Not sure if you meant to post a picture but that may help. The only holes I can think of in a plyometric box would be hand holes on the sides to grab it. If you're in a hurry and doing it on the cheap, a 4" hole saw hooked up to a drill would put circular holes in the box. A jig saw or oscillating saw would work to cut out the wast between two smaller holes and make a more elongated slot. A router with a pattern bit and a jig to guide it would be the more "professional" approach, but would require a router and considerably more set up time making the pattern/jig. There's a couple ways to skin this cat.
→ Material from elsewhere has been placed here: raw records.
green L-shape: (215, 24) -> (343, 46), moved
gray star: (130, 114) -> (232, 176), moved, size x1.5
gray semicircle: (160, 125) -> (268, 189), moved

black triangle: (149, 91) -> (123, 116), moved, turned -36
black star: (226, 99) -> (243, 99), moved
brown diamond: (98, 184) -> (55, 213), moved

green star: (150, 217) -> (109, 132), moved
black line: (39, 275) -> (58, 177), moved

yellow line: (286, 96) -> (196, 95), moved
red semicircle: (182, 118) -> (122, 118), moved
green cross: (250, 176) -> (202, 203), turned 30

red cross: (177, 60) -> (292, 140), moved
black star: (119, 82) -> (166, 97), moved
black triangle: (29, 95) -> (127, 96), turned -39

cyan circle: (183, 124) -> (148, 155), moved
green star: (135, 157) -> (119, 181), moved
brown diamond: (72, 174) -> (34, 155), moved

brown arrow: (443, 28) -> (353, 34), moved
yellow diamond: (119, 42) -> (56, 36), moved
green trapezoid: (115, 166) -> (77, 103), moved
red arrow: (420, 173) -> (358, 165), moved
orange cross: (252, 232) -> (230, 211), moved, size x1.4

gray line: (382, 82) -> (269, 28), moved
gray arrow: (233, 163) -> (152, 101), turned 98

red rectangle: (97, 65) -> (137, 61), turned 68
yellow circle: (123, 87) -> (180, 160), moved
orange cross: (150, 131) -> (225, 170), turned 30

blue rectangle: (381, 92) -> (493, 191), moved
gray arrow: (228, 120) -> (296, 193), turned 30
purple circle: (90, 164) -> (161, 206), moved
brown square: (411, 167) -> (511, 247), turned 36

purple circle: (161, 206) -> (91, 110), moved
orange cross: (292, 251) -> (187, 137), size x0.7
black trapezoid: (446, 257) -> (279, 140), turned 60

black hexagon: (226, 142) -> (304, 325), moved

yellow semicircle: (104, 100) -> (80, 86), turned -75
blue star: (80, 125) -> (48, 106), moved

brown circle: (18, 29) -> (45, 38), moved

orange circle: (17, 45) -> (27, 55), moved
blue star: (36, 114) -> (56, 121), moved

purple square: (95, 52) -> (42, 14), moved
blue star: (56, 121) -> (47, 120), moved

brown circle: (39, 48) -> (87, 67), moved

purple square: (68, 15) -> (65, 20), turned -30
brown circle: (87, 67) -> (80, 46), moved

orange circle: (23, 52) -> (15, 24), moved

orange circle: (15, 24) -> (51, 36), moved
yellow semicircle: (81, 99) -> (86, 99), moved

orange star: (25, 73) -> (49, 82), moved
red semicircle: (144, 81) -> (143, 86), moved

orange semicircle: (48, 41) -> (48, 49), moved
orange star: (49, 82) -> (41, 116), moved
Not sure if that is what you're talking about but hope it helps.


----------



## MrUnix (May 18, 2012)

In all the pictures I can find, those 'small circles' are either nails or screws. Only holes I see are one on each end to be use as handles.

Cheers,
Brad


----------



## John Smith_inFL (Dec 15, 2017)

Forstner Bit or Hole Saw if you have it and finish up with the jig saw.
(or if you are handy, cut the entire hole with a jig saw).

.


----------



## SMP (Aug 29, 2018)

Small hole? On a plyo box? Do you mean the countersunk screw holes?

I use ones like this
https://www.homedepot.com/b/Tools-Power-Tool-Accessories-Drill-Bits-Countersink-Bits/N-5yc1vZc8xp


----------



## Saukit (Jul 29, 2020)

Agree with the other posters in that a pic would be greatly helpful. However your post makes me think of a friend of mine that makes plyo boxes for gyms in bulk. He uses a design very similar to the one John Smith posted, but since he makes a lot of them he outsourced the panel production to a guy with a CNC machine. The CNC machine has a very specific bit size which results in the corners for the tab cutouts having a small circular shape. The CNC machine won't do a 90 degree inside corner because the bit is circular.


----------



## Smirak (Dec 24, 2016)

OP could also be talking about the "dog bone corners" that are created when the pcs of plywood are cut on the cnc. That's what my rogue plyo boxes look like at least.


----------



## AndyJ1s (Jan 26, 2019)

The holes, and cutout between, them could also be cut with a mortising bit of the desired diameter, with a plunge router, preferably on a router table. You would need to cut a smaller slot with a plunge cutting (center cutting) bit to clear the non-cutting center of most mortising bits. A jig built to locate the stock and limit the cut would help a lot if you are making several of these boxes.


----------